Jesus comes announcing the kingdom of God. The announcement is at times called the "word of God." Perhaps the clearest example is Luke 5:1, "it came to pass, that, as the people pressed upon him to hear the word of God,...". In the parable of the sower and the seeds (Luke 8:4-15), I think it is relatively clear that 'the seed is the word of God' refers to the good news of the kingdom.

The book of Acts is full of this sense. For example, when Paul and Barnabas start preachin in Salamis, (Acts 13:5) "when they were at Salamis, they preached the word of God in the synagogues of the Jews." and so it is used a dozen times or so.

Paul, too, uses it in this sense; for example in 1 Thessalonias 2:13, "For this cause also thank we God without ceasing, because, when ye received the word of God which ye heard of us, ye received it not as the word of men, but as it is in truth, the word of God, which effectually worketh also in you that believe."

This is, in fact, the primary use in the New Testament. God speaks to our hearts, perhaps through the words of one of God's messengers, or through the Scriptures, or though some kind of direct inner prompting.

A final meaning of the phrase "Word of God" is as a name for Jesus.

Not counting John 1 (which doesn't use the literal expression "Word of God," it is used once in Revelation 19:13, "His name is the Word of God." Rev. 19:11-13.

So, we have these five primary meanings for "the Word of God."

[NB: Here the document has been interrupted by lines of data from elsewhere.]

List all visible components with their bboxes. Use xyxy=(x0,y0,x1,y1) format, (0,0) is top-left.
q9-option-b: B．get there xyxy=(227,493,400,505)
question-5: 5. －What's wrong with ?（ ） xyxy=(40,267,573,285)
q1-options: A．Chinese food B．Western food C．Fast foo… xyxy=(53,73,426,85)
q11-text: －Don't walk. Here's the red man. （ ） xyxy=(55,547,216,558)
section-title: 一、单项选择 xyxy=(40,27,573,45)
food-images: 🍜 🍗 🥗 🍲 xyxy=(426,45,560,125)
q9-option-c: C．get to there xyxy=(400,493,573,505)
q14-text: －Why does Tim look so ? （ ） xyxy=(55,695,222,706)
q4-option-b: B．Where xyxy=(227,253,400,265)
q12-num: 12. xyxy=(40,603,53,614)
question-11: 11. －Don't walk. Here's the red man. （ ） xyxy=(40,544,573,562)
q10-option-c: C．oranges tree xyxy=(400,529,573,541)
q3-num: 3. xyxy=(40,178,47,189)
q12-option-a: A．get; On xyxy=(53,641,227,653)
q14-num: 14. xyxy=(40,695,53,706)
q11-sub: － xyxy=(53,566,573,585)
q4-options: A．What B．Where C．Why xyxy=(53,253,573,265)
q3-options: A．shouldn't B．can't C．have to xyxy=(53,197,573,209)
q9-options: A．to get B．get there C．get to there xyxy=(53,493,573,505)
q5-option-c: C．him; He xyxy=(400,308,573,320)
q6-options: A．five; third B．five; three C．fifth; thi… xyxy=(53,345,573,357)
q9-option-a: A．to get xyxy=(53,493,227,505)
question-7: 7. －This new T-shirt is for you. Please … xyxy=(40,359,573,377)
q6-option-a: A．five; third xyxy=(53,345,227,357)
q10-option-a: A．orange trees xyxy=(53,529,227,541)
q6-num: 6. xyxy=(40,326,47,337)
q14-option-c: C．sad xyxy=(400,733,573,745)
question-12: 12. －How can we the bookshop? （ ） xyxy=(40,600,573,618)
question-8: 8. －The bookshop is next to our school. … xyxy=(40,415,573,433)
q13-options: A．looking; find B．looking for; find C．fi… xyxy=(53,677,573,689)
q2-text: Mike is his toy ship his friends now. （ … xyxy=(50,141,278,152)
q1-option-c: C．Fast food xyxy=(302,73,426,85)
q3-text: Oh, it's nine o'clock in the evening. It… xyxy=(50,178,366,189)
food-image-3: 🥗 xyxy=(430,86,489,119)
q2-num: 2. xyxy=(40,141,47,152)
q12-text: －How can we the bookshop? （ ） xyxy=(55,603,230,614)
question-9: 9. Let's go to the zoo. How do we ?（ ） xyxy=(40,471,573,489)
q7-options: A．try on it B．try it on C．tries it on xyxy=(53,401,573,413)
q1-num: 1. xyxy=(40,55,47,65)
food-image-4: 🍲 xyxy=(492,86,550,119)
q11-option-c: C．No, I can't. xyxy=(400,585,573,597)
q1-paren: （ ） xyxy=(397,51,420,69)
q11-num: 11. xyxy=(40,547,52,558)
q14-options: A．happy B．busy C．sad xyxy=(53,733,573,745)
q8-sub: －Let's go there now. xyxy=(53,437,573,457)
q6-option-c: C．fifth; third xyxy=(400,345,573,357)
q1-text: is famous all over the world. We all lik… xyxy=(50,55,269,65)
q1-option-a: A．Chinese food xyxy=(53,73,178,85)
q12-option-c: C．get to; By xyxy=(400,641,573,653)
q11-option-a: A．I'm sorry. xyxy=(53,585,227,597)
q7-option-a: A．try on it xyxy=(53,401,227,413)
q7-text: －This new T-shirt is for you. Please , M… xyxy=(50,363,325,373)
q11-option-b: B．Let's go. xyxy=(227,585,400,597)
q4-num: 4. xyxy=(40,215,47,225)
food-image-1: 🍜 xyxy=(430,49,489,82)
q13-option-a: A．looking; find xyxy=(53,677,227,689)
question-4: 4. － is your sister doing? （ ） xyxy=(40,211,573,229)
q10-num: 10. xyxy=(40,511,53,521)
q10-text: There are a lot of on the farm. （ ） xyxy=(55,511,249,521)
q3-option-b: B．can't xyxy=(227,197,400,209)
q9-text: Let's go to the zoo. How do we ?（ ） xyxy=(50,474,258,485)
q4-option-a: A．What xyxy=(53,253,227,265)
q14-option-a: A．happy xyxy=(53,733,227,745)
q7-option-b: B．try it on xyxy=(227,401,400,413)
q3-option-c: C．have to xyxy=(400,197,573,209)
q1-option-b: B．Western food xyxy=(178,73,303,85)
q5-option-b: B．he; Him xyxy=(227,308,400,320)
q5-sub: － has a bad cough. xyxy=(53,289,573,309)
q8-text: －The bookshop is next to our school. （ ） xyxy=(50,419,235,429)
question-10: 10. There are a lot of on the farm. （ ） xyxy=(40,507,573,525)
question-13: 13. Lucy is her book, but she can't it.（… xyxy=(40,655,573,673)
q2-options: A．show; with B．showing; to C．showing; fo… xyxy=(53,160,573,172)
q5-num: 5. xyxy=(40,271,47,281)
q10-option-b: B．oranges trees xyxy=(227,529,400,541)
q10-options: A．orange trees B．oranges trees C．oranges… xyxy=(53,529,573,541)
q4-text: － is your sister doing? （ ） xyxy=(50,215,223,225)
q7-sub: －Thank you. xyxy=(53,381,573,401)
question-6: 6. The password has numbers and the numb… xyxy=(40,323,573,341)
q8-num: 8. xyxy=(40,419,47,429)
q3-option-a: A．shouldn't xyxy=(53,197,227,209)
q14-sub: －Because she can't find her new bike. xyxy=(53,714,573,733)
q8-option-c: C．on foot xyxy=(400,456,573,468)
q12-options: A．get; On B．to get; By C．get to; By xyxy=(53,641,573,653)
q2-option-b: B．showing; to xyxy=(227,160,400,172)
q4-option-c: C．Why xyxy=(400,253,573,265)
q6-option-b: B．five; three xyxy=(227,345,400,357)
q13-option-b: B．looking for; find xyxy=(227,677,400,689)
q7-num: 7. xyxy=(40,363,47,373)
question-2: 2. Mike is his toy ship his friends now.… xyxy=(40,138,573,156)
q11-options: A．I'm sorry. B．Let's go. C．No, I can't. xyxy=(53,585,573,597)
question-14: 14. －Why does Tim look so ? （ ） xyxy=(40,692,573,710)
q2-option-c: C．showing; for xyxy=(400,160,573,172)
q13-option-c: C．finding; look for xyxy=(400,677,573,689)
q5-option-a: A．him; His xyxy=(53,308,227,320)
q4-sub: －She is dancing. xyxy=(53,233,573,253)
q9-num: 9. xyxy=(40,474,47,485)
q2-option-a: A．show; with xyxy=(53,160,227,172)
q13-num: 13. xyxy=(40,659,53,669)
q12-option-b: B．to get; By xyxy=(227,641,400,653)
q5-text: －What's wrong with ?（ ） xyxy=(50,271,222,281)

  1. for the direct revelation of God's message to people; either a prophetic message as in the Hebrew Bible,
  2. or the direct message of the good news of the kingdom and salvation through Jesus
  3. for the written scriptures, which contain God's message to us
  4. for the means of God's direct creation of the world (and, perhaps by extension, the creation of our new lives in Christ)
  5. as a name for Jesus himself, God the Word; the word of God.

With this in mind, it is profitable to take a new look at some familiar passages, including "man shall not live by bread alone, but by every word which proceeds from the mouth of God." and "The Word of God is quick and powerful and sharper than any two-edge sword." This will be the task for another day.

But for your studying pleasure, I have a checksheet ...it might be useful to use "BibleGateway.com" to look these passage up by searching for "word of God" in your favorite translation.

This week, let us be open to the Word of God, which can lead to a new creation in our own lives and the lives of people we bear a witness to.